━━━ Records for this exercise ━━━

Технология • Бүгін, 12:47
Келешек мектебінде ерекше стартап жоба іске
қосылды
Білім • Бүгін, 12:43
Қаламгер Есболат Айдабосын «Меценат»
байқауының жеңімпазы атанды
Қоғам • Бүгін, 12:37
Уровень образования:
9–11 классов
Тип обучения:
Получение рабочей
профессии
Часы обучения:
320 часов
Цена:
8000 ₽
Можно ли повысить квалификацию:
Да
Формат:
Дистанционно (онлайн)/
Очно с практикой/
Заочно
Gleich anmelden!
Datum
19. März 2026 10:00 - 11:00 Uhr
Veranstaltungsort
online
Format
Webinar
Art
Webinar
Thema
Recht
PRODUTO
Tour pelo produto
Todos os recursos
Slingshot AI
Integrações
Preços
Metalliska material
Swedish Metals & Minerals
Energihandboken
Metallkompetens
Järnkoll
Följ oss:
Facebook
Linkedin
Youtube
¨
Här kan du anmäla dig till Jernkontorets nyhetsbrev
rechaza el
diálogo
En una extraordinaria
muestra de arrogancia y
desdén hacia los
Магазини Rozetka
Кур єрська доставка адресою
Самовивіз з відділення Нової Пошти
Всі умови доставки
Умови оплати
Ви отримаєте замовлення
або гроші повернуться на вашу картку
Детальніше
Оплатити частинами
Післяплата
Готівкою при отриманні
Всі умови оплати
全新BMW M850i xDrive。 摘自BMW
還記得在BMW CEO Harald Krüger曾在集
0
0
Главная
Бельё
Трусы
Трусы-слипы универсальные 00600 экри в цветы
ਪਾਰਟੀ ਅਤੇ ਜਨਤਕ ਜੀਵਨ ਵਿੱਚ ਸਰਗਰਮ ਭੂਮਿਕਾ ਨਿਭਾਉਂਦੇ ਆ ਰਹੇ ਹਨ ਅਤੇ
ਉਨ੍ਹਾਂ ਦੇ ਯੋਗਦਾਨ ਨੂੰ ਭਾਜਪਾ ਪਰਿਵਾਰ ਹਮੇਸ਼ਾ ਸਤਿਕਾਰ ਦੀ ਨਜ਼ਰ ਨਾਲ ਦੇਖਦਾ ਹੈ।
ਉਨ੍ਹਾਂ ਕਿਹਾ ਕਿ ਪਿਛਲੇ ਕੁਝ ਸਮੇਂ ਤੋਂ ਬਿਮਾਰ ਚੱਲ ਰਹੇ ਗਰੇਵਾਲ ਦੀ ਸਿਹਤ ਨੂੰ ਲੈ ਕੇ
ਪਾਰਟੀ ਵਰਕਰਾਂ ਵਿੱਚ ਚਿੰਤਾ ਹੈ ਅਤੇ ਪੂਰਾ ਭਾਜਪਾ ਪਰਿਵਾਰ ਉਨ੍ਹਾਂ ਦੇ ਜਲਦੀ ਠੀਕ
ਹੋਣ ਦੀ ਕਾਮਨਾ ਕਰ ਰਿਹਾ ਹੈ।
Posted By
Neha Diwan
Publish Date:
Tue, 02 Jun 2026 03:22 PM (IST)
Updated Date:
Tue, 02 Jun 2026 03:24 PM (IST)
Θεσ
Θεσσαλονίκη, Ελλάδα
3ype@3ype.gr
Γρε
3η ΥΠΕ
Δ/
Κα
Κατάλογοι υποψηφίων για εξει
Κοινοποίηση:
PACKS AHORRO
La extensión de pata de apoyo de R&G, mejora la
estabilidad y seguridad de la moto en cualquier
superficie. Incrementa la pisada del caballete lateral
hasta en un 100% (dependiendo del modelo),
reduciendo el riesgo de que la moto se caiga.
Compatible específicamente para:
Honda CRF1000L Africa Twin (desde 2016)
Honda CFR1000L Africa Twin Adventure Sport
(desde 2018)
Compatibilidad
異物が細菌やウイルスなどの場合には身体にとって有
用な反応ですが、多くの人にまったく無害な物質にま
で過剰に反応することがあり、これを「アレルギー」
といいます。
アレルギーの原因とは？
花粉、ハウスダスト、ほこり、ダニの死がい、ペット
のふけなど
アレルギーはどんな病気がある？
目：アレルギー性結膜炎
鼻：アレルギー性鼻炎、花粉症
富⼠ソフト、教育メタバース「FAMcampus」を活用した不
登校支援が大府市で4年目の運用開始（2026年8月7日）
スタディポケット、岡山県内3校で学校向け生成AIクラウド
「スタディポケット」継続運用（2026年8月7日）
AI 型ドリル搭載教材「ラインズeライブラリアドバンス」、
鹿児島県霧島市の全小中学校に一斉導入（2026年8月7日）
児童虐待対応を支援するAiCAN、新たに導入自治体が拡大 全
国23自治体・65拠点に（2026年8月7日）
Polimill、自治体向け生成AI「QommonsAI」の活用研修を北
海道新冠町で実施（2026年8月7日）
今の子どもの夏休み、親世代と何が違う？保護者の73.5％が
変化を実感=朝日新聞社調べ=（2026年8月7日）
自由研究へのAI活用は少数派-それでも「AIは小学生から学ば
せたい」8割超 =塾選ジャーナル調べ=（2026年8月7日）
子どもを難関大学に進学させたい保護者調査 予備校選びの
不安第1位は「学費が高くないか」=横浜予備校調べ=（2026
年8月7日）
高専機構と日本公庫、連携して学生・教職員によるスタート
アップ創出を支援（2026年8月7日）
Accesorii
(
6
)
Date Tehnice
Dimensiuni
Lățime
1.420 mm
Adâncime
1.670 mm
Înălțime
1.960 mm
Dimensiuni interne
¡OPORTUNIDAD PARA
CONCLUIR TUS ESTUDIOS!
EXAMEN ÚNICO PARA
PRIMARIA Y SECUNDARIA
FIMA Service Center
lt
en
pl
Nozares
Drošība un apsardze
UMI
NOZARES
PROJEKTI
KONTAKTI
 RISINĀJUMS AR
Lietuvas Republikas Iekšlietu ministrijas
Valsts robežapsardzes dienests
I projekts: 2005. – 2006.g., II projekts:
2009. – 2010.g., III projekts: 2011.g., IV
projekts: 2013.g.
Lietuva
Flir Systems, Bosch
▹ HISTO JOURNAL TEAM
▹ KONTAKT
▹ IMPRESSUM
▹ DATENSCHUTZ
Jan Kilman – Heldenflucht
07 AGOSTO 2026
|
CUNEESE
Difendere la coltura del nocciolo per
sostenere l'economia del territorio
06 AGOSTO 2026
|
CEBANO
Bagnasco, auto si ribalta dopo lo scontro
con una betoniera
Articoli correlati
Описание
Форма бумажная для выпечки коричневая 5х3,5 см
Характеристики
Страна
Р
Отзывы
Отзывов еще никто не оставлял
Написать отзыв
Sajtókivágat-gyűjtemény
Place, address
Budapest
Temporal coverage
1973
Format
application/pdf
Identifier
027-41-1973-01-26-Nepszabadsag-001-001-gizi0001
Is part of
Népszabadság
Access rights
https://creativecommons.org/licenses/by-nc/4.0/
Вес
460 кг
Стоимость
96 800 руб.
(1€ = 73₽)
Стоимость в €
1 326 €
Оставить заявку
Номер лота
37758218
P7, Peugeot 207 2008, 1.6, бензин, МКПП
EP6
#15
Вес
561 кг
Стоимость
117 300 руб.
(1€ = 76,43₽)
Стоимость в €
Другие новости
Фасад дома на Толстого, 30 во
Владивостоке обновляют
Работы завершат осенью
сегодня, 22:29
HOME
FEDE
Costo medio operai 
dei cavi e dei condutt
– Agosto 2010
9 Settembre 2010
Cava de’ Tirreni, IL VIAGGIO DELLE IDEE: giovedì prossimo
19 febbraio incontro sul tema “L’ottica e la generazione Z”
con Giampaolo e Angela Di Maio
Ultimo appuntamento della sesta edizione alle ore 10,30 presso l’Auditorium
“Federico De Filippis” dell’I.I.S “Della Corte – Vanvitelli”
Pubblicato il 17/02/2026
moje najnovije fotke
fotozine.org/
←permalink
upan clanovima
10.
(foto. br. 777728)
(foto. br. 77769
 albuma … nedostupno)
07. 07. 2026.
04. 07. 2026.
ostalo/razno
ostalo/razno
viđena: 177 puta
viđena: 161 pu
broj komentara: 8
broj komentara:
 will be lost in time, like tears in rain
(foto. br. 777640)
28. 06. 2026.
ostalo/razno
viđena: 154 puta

━━━

Output the lines of the records above exactly as they appear, from the line containing "子どもを難関大学に進学させたい保護者調査 予備校選びの" through the line containing "Jan Kilman – Heldenflucht".

→ **Exercise solution**:
子どもを難関大学に進学させたい保護者調査 予備校選びの
不安第1位は「学費が高くないか」=横浜予備校調べ=（2026
年8月7日）
高専機構と日本公庫、連携して学生・教職員によるスタート
アップ創出を支援（2026年8月7日）
Accesorii
(
6
)
Date Tehnice
Dimensiuni
Lățime
1.420 mm
Adâncime
1.670 mm
Înălțime
1.960 mm
Dimensiuni interne
¡OPORTUNIDAD PARA
CONCLUIR TUS ESTUDIOS!
EXAMEN ÚNICO PARA
PRIMARIA Y SECUNDARIA
FIMA Service Center
lt
en
pl
Nozares
Drošība un apsardze
UMI
NOZARES
PROJEKTI
KONTAKTI
 RISINĀJUMS AR
Lietuvas Republikas Iekšlietu ministrijas
Valsts robežapsardzes dienests
I projekts: 2005. – 2006.g., II projekts:
2009. – 2010.g., III projekts: 2011.g., IV
projekts: 2013.g.
Lietuva
Flir Systems, Bosch
▹ HISTO JOURNAL TEAM
▹ KONTAKT
▹ IMPRESSUM
▹ DATENSCHUTZ
Jan Kilman – Heldenflucht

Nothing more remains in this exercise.